Models show permafrost melting faster than thought

Vladimir Romanovsky
Vladimir Romanovsky in front of huge ice wedges in permafrost on an Arctic riverbank. (Photo courtesy Sergey Davydov)

For years researchers studying permafrost in the Arctic have seen a warming trend. Now scientists at the University of Alaska Fairbanks say it is happening even faster than expected.

Vladimir Romanovsky heads up the Permafrost Laboratory at the University of Alaska Fairbanks’ Geophysical Institute. Based on three decades of study he says the trend is more dramatic than previously thought.

“Even on the North Slope the summer thaw is increasing. We’re getting pretty close to that threshold of beginning of thawed permafrost.”

Romanovsky and his team, drew data from several models, as well as their own on-the-ground observations. They entered them into a special permafrost model. From that they developed two scenarios. One projects the consequences of modest reductions in global CO2 emissions. In that scenario, the resulting thaw is largely confined to the North Slope’s Brook’s Range.
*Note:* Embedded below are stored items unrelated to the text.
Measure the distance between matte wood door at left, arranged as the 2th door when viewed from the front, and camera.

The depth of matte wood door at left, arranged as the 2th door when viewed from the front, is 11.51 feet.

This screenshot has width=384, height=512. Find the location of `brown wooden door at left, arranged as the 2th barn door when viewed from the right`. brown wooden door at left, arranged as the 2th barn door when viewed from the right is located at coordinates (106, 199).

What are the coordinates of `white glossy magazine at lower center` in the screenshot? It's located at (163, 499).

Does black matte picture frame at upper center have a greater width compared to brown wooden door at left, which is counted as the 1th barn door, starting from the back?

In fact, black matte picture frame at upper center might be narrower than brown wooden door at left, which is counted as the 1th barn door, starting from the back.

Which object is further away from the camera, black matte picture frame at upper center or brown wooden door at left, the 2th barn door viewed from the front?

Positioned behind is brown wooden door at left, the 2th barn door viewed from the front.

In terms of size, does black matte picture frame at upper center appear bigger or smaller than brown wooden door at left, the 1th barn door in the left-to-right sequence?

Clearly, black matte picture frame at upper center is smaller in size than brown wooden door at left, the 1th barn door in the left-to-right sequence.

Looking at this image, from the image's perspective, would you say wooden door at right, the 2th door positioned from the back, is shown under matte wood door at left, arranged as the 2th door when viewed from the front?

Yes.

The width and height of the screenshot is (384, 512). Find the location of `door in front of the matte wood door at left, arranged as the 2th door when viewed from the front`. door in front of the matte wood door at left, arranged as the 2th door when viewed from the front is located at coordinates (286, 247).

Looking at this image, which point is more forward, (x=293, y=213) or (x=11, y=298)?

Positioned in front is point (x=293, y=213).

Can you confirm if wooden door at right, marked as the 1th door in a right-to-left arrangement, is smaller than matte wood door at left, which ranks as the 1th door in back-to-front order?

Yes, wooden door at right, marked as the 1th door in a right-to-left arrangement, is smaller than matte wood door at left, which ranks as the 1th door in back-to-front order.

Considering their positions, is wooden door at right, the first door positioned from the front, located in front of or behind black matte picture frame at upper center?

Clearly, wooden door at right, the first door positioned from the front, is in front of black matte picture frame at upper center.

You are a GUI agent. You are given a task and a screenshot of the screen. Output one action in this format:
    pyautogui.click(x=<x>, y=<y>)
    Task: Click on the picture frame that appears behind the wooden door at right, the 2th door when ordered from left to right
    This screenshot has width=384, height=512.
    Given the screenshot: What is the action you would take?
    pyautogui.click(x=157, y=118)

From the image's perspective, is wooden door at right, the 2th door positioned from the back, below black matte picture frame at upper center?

The second scenario assumes today’s CO2 emission rates continue. In that case, more than half of the permafrost on the North Slope and Coastal Plain would be thawed by next century. Romanovsky says as ice-rich soils melt, the thawing will be dramatic to ecosystems and infrastructure.

“At one place you can have, like, half-meter settlement and another, just a few meters from that, almost none. And that’s the most dangerous for infrastructure because the surfaces become very uneven.”

Romanovsky’s findings were reported last week at the fall meeting of the American Geophysical Union.